Thanks for the response. That fixed the issue and I can now visualize my results.

Somewhat astonishingly, the differential exon usage test does not yield any positive differential splicing results for my dataset (2 replicates for both the controls and the transgenics, with very high count numbers). For a whole-transcriptome 45 million reads (i.e. decent coverage) RNA-seq experiment, not seeing a single alternative splicing event is a bit odd, don't you think?

One area of concern is the use of the non-overlapping exonic regions made via the dexseq_prepare_annotation.py script. I can understand the motivation for creating these regions, but I'm struggling to see how I can then convert the final output (counts assigned to new but non-biological exonic regions) to biologically-meaningful outputs (i.e. deconvolving the counts over these exonic regions into counts over the exons that helped to build the exonic region). To take an example, the Apoer2 gene in M. musculus has 20 exons.
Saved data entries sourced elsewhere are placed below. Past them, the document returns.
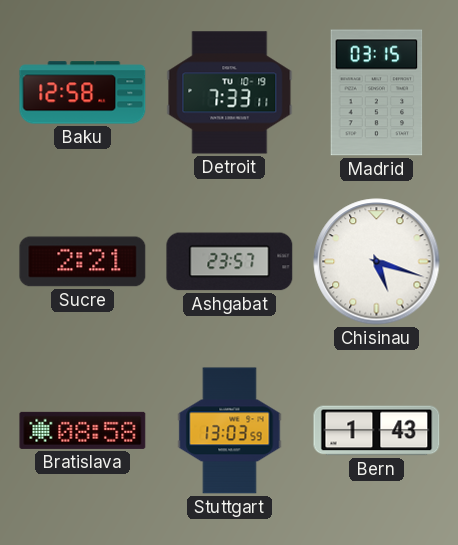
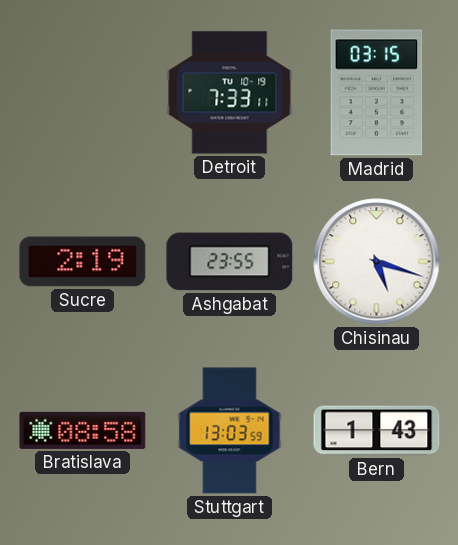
Baku: 12:58 -> none
Sucre: 2:21 -> 2:19
Ashgabat: 23:57 -> 23:55
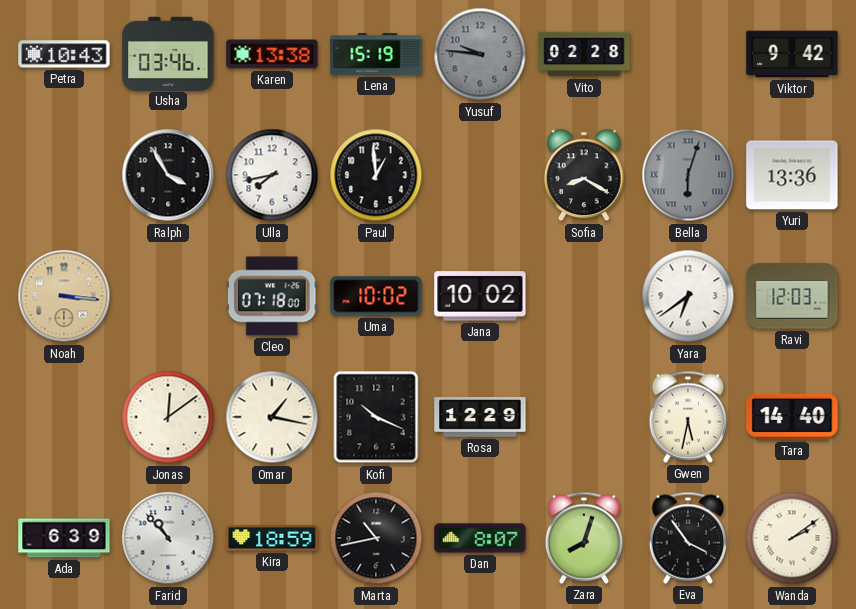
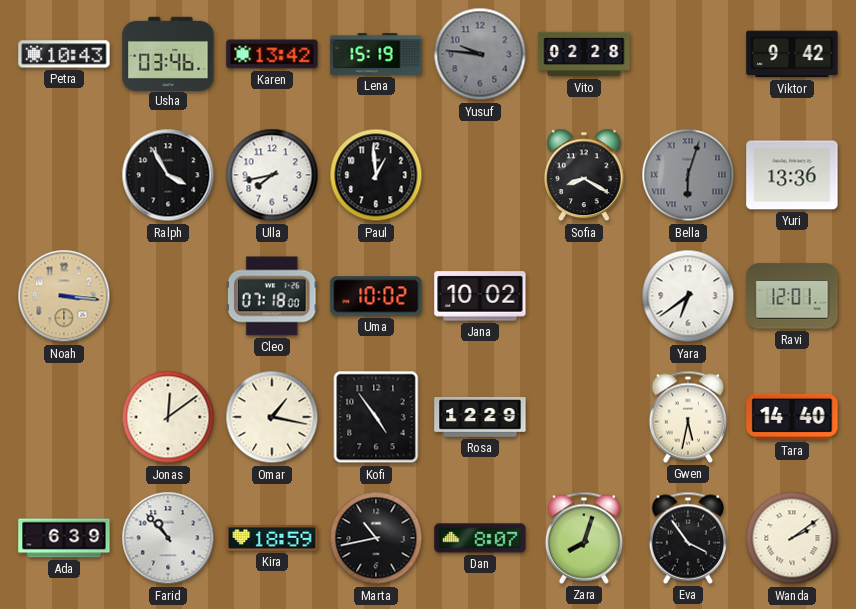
Karen: 13:38 -> 13:42
Ravi: 12:03 -> 12:01
Kofi: 10:19 -> 4:54
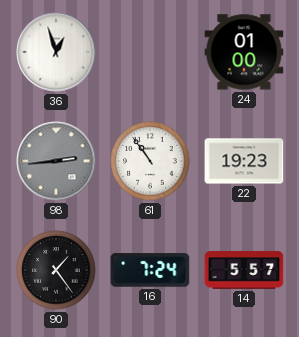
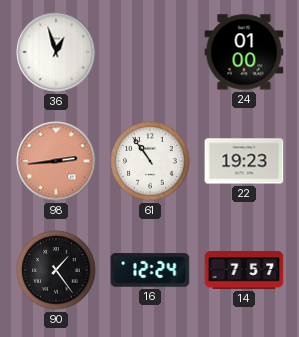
98 dial: grey -> salmon
16: 7:24 -> 12:24
14: 5:57 -> 7:57
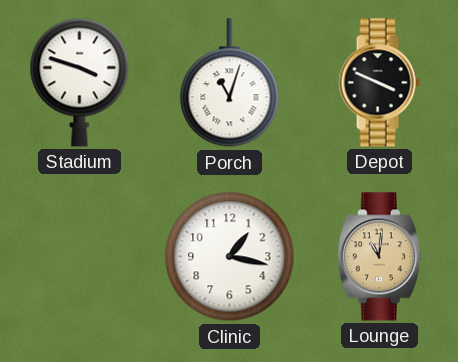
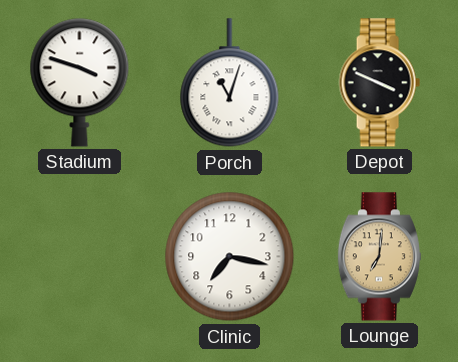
Clinic: 1:17 -> 7:17
Lounge: 11:01 -> 7:01
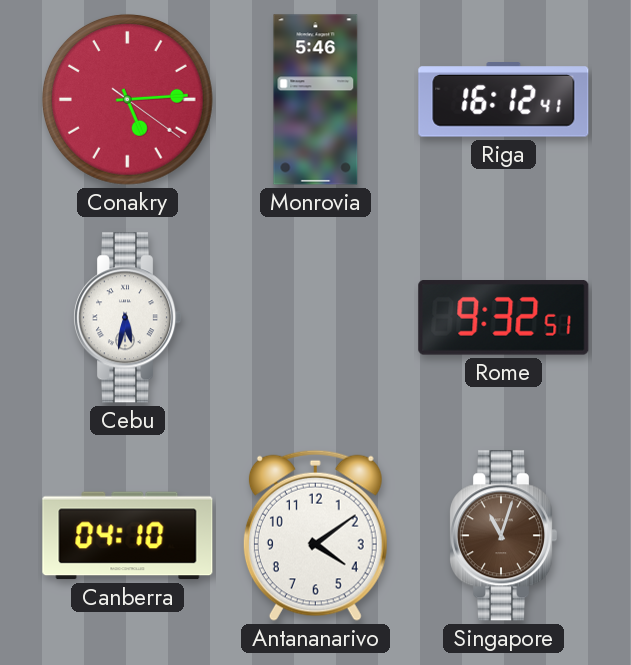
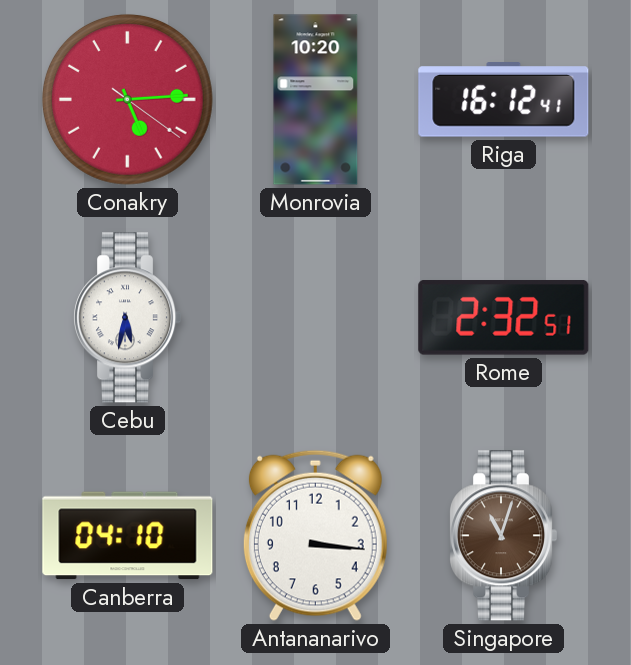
Monrovia: 5:46 -> 10:20
Rome: 9:32 -> 2:32
Antananarivo: 4:09 -> 3:16
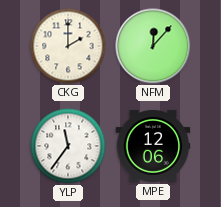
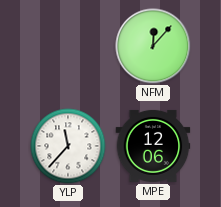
CKG: 2:00 -> none
YLP: 11:36 -> 11:37
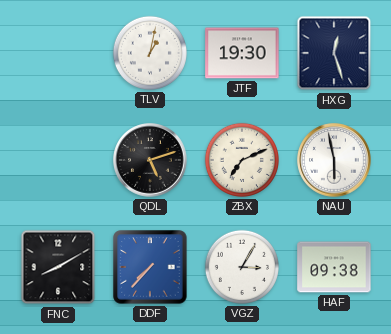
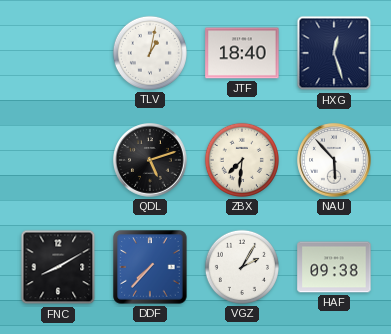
JTF: 19:30 -> 18:40
ZBX: 7:11 -> 7:31
NAU: 5:58 -> 5:53
VGZ: 3:05 -> 2:05
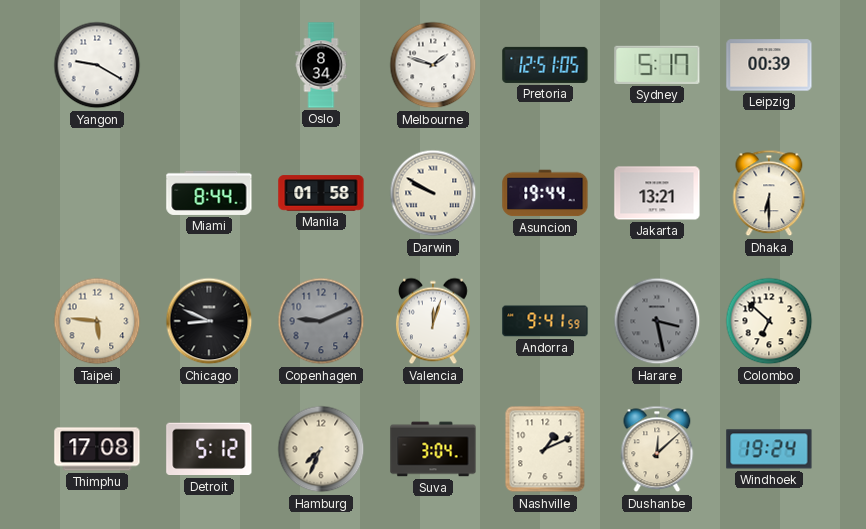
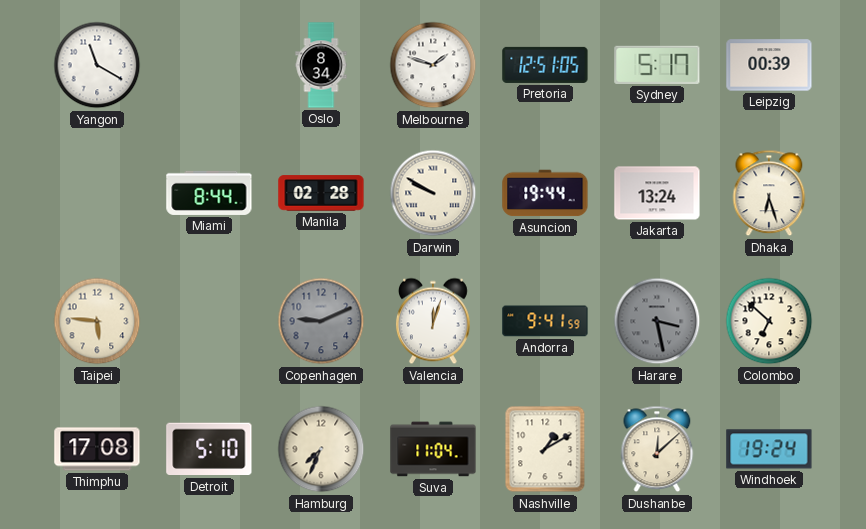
Yangon: 9:20 -> 11:20
Manila: 01:58 -> 02:28
Jakarta: 13:21 -> 13:24
Dhaka: 6:30 -> 6:27
Chicago: 8:49 -> none
Detroit: 5:12 -> 5:10
Suva: 3:04 -> 11:04
Nashville: 1:11 -> 1:10
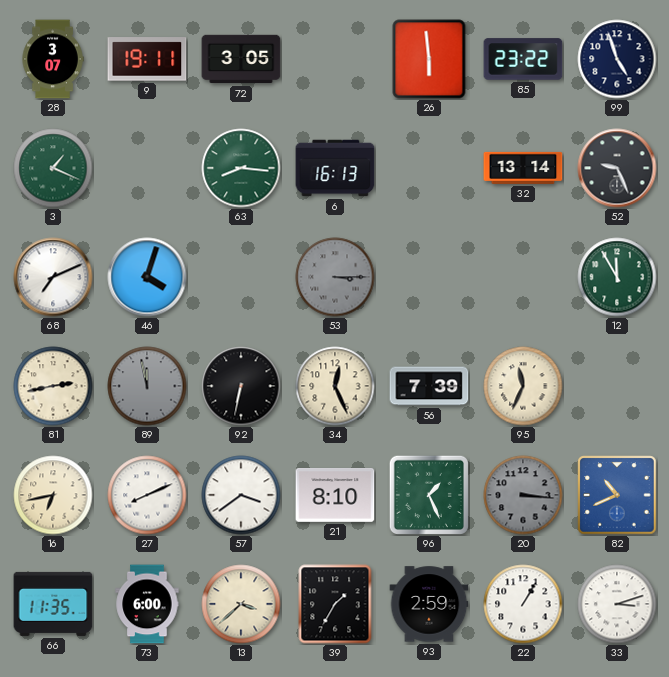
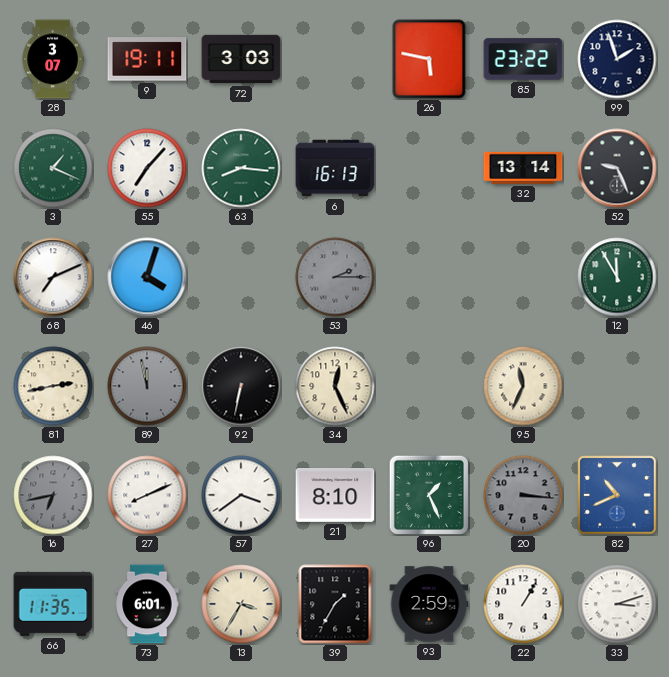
72: 3:05 -> 3:03
26: 5:59 -> 5:47
99: 4:57 -> 1:57
55: none -> 7:07
53: 3:15 -> 2:15
56: 7:39 -> none
16 dial: cream -> grey
73: 6:00 -> 6:01
13: 3:38 -> 3:35
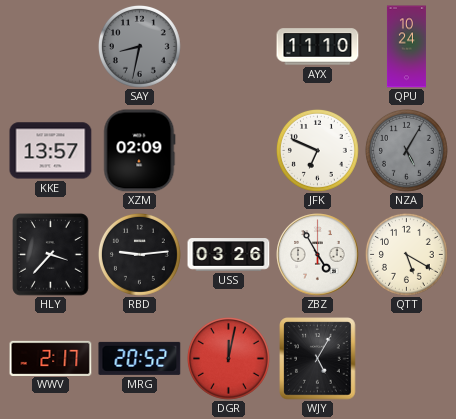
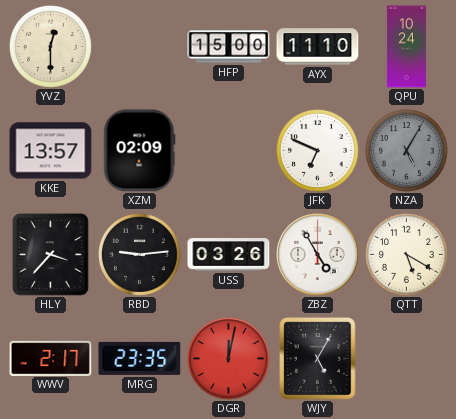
YVZ: none -> 12:30
SAY: 8:32 -> none
HFP: none -> 15:00
MRG: 20:52 -> 23:35
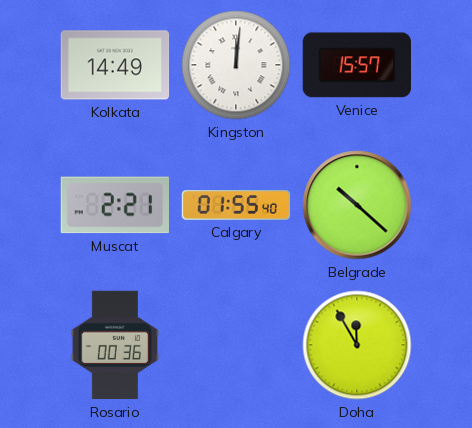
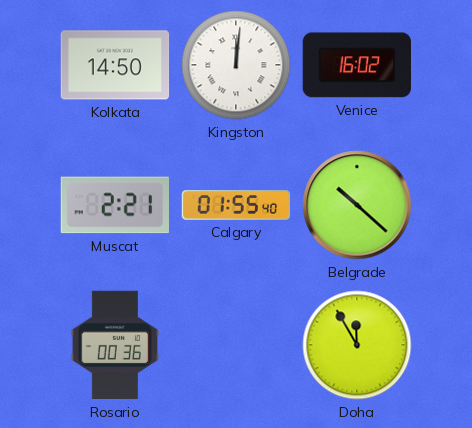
Kolkata: 14:49 -> 14:50
Venice: 15:57 -> 16:02
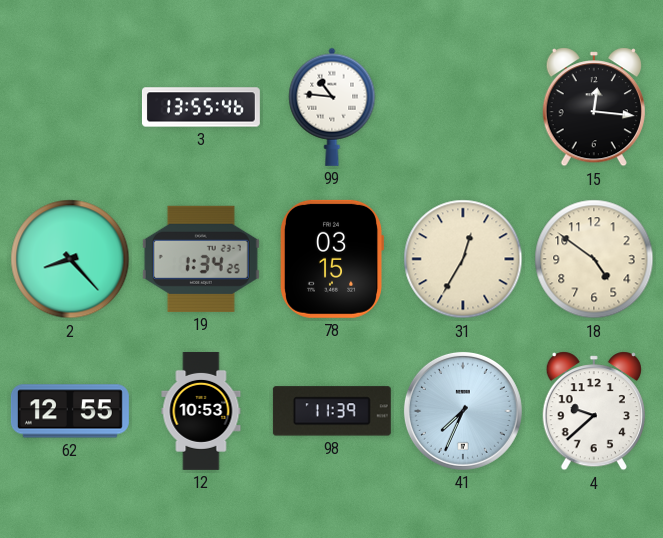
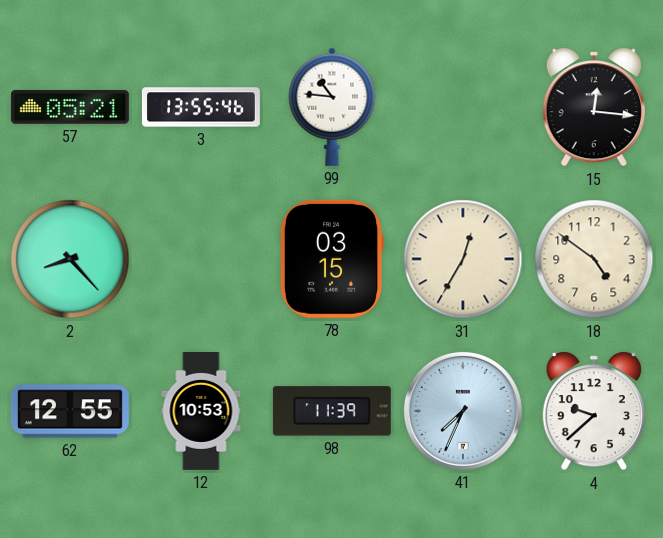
57: none -> 05:21
19: 1:34 -> none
But the dexseq script produces a gff file that lists Apoer2 as having 40 exonic regions due to the overlaps of transcripts. The DEXSeq plots then show 40 exons rather than the conventional 20. How can I get an image that would reveal the counts over the 20 exons? Should I manually change the exonCountSet to reflect the biological reality?

To summarize the difficulty I'm having: DEXSeq, as I see it, is testing for Differential Exonic Regions rather than Differential Exons (where only the latter is biologically-meaningful, or so I think ... I come from the computer science side more so than biology).

I eagerly await your critique and insights.